Cisco Slims Its SDN Story Down to ONE Controller
Cisco plans to apply software-defined networking (SDN) and policy management across three major areas — the WAN, the data center, and the access network — in an ambitious plan that, in a sense, turns the entire network into one product.
Cisco will start licensing groups of products, rather than selling them box-by-box, a nod to the increasing importance of software. And its SDN strategy is getting a slimmer marketing message: Cisco will emphasize the Insieme controller, known as the Application Policy Infrastructure Controller (APIC), over its OpenDaylight controller, the XNC.
Executives outlined many of these ideas at Cisco Live in Milan recently. The U.S. press got a detailed explanation during a telepresence session with executives Wednesday.
The emphasis on APIC actually does reflect that controller’s importance to Cisco’s plans, but it also streamlines the company’s SDN marketing. Cisco has thrown a lot of acronyms at SDN: ONE, ACI, onePK, oneDK, ESP, EPN, APIC. … It felt like Cisco had half a dozen SDN stories that were overlapping in vague ways.
“A lot of feedback we’ve had is: too many controllers,” said Rob Lloyd, Cisco’s president of development and sales. Now there’s just APIC, which — as Cisco previously stated — is going to apply policy across the entire network.
A Matter of Policy
Policy is at the heart of Cisco’s SDN strategy. The APIC will reach across those three domains — the WAN, the data center, and the access network — and it will work with Cisco’s older equipment, too. True, APIC was introduced with the Nexus 9000, the platform built by spin-in Insieme. And even the Nexus 9000 requires a software upgrade to support APIC. (Currently shipping pre-APIC versions are being called “standalone” 9000s.) But at it announced in Milan, Cisco intends to outfit APIC to work with the company’s installed base of gear as well.

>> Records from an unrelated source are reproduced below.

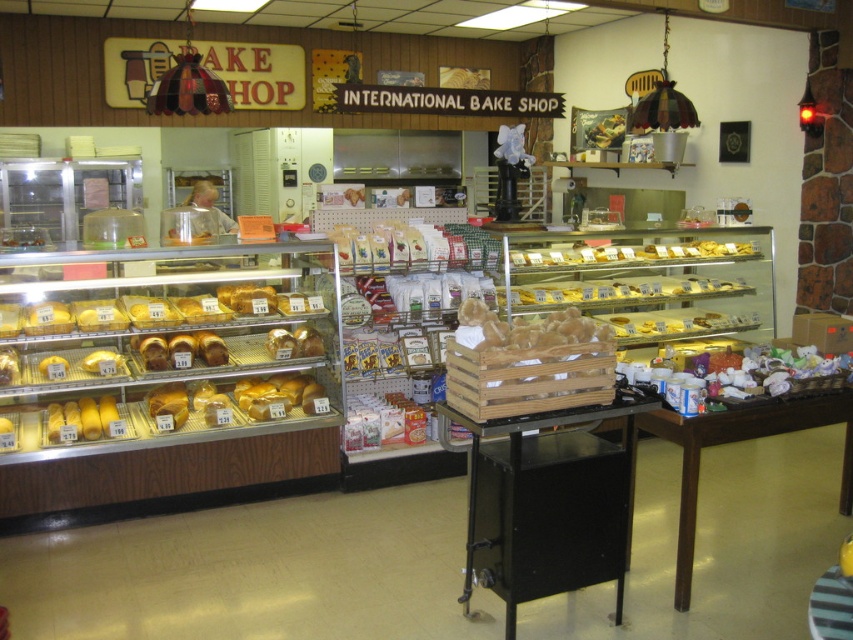 Question: Is black metal table at center smaller than brown wooden table at lower right?

Choices:
 (A) no
 (B) yes

Answer: (B)

Question: Which point appears closest to the camera in this image?

Choices:
 (A) (843, 477)
 (B) (503, 445)

Answer: (B)

Question: Which object appears closest to the camera in this image?

Choices:
 (A) black metal table at center
 (B) brown wooden table at lower right

Answer: (A)

Question: Does black metal table at center lie in front of brown wooden table at lower right?

Choices:
 (A) yes
 (B) no

Answer: (A)

Question: Is black metal table at center above brown wooden table at lower right?

Choices:
 (A) no
 (B) yes

Answer: (B) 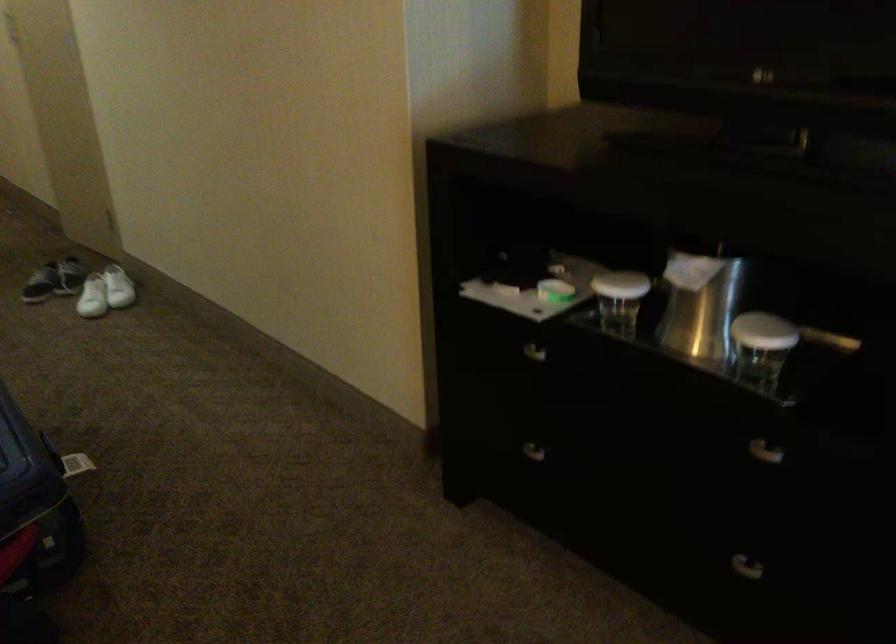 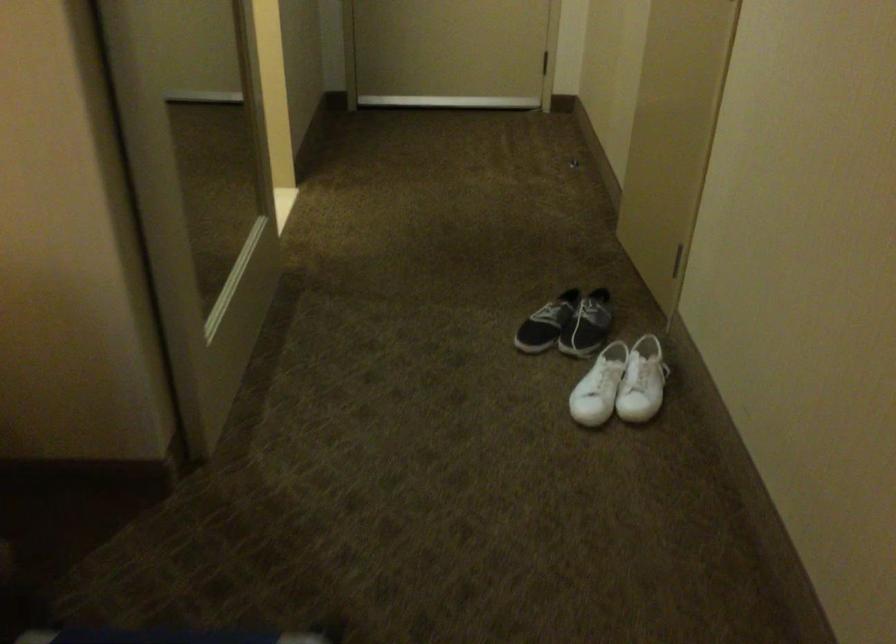 Locate, in the second image, the point that corresponds to pixel 108 285 in the first image.

(642, 382)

What about XNC? That controller was announced with Cisco Open Network Environment, or ONE (the pre-Insieme SDN launch), and is Cisco’s version of the OpenDaylight controller. It will live on and will be Cisco’s vehicle for SDN in multivendor environments.

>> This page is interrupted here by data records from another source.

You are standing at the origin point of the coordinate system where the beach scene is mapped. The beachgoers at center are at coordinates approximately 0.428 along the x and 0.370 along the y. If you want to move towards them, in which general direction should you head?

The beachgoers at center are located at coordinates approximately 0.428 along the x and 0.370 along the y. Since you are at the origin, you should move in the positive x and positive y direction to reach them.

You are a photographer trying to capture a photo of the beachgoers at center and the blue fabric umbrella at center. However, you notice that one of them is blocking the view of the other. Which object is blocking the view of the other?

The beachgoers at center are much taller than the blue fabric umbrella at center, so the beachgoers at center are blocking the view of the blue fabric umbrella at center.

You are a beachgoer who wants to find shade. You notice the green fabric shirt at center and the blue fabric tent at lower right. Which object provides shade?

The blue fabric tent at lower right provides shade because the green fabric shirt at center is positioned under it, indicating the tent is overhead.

APIC, though, will be the “primary vehicle for customer deployment” whenever it’s just Cisco’s gear that’s in play, said Rob Soderbery, senior vice president of Cisco’s Enterprise Networking Group.

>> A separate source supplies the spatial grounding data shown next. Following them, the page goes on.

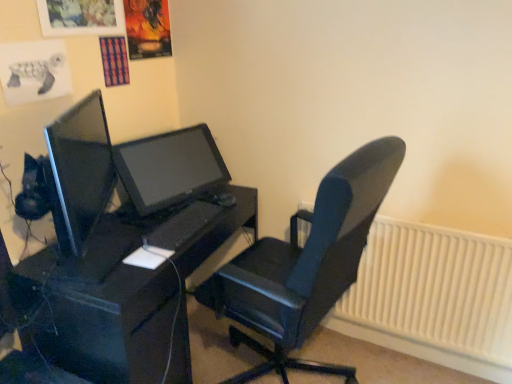 Locate an element on the screen. The height and width of the screenshot is (384, 512). free space above black matte desk at center (from a real-world perspective) is located at coordinates (154, 226). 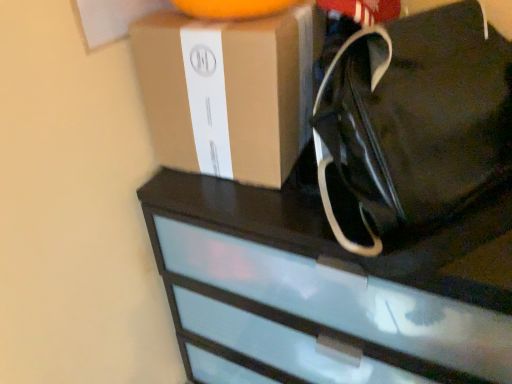 Question: Considering the positions of point (202, 28) and point (507, 150), is point (202, 28) closer or farther from the camera than point (507, 150)?

Choices:
 (A) farther
 (B) closer

Answer: (B)

Question: Considering the positions of brown cardboard box at upper center and black fabric tote at upper right in the image, is brown cardboard box at upper center bigger or smaller than black fabric tote at upper right?

Choices:
 (A) small
 (B) big

Answer: (A)

Question: Which object is the farthest from the brown cardboard box at upper center?

Choices:
 (A) black fabric tote at upper right
 (B) black glossy chest of drawers at upper center

Answer: (B)

Question: Based on their relative distances, which object is farther from the black fabric tote at upper right?

Choices:
 (A) black glossy chest of drawers at upper center
 (B) brown cardboard box at upper center

Answer: (A) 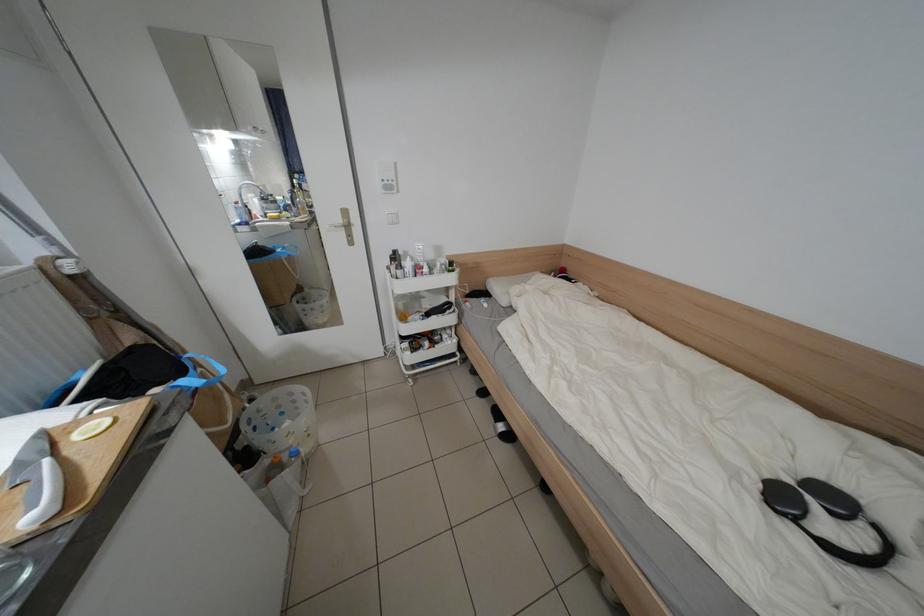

The APIC also becomes the only one place in the network where you have to program the policy rules. “You no longer have to go and turn on a specific access port. … You don’t have to go into the WAN and manage quality-of-service on a link-by-link basis,” Soderbery said.
Policy itself is being simplified, too. “Policy” can refer to multiple things, such as delivery priorities — video traffic getting preference over emails, for instance — or access policies that dictate who gets to see what information. Under APIC, “all of that becomes a single policy,” Soderbery said.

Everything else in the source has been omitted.